Thomas James Conaty was an Irish-born American clergyman and educator. He served as the Bishop of the Diocese of Monterey and Los Angeles from 1903 to 1915.
Background
Thomas James Conaty, the son of Patrick Conaty and Alice (Lynch) Conaty, was born in Kilnalec, Ireland, the eldest of eight children.
When he was three years of age his family emigrated to the United States and settled in Taunton, Massachusetts.
Education
Conaty attended the public schools there and entered Montreal College in 1863 where his high-school education was completed. He qualified as a student of Holy Cross College, Worcester, in 1866 and was graduated in 1869. He made his theological studies immediately thereafter in the Sulpician Seminary of Montreal and was ordained to the priesthood for the diocese of Springfield in 1872.
Career
After seven years of service in the ministry Conaty was appointed pastor of the Sacred Heart parish of Worcester where he served until 1897. During this period he displayed an active interest in civic as well as ecclesiastical life. His gifts as an orator attracted wide attention. He became a leader in his community and exerted far-reaching influence in movements that dealt with educational, moral, and social problems. He was particularly active in the work of total abstinence and was president of the Catholic Total Abstinence Union of America from 1888 to 1890. He was an ardent supporter of constitutional efforts for the freedom of Ireland. Conaty served on the Board of Education of Worcester for fourteen years and on its Library Board for six years.

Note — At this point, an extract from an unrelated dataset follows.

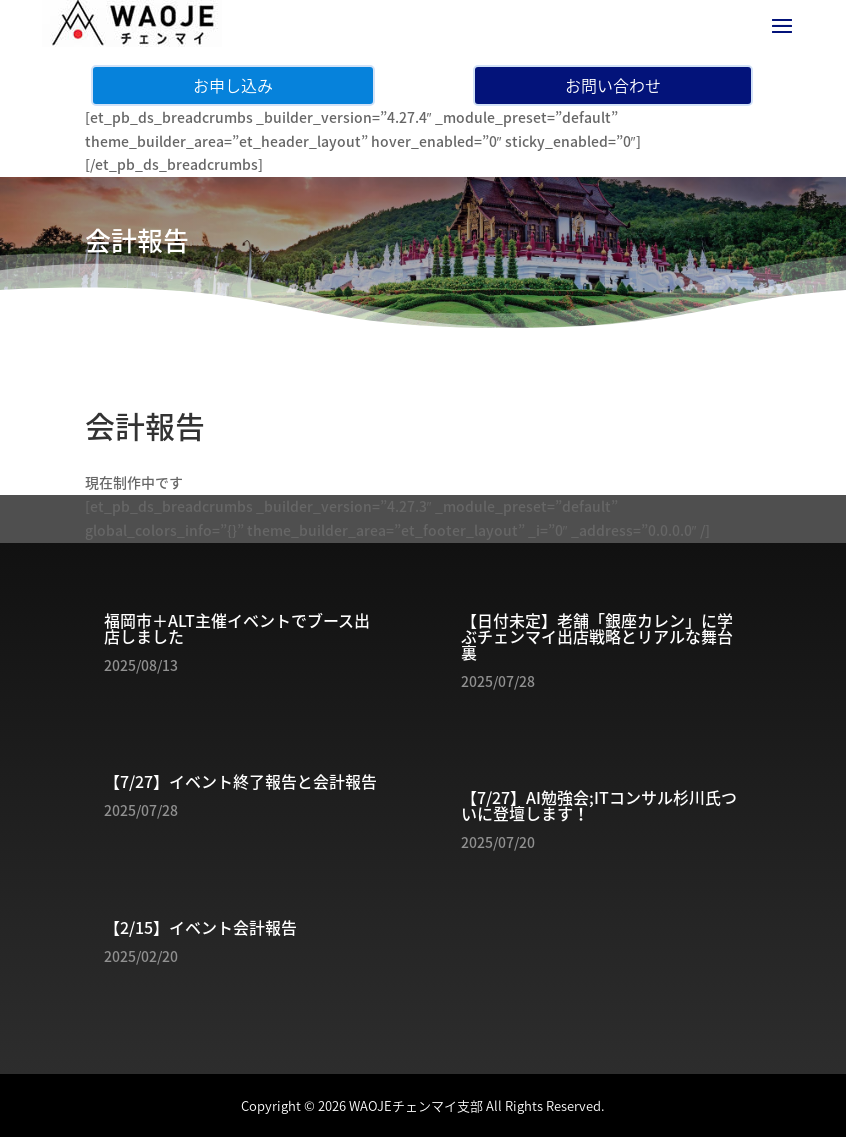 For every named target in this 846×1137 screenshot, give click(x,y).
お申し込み (233, 85)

He was one of the founders and president, 1893-1897, of the Catholic Summer School of America established originally at New London, Connecticut, and later permanently located at Cliff Haven, New York. He was active in founding the association of Catholic colleges later known as the National Catholic Education Association, and was its president, 1899-1903. He established in 1892 and edited until 1897, the Catholic Home and School Magazine and he published a volume, New Testament Studies (1898), for secondary schools.

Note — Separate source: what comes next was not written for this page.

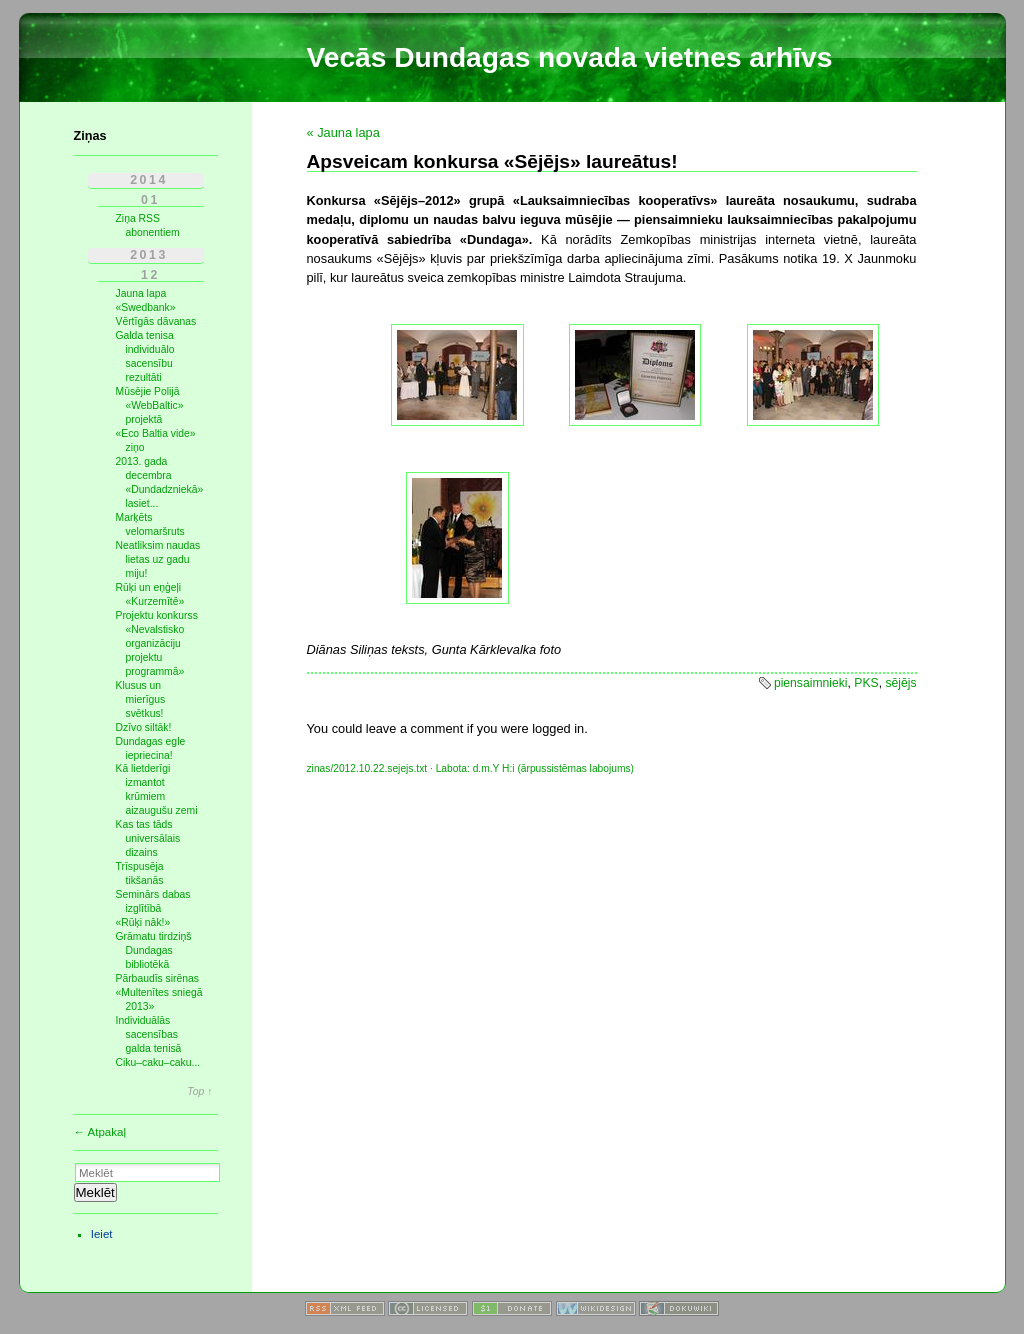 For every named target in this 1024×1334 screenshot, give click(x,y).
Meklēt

Appointed Rector of the Catholic University of Washington in 1897, Conaty was mafle Domestic Prelate in 1898 and was consecrated Titular Bishop of Samos by Cardinal Gibbons in 1901. At the expiration of his term as Rector of the Catholic University he was appointed to the See of Monterey and Los Angeles. During his twelve years as Bishop there, Los Angeles developed with great rapidity. The traditions of broadmindedness and civic activity which had characterized Conaty’s earlier life were continued with notable effect throughout the entire period of his incumbency of the See of Monterey and Los Angeles.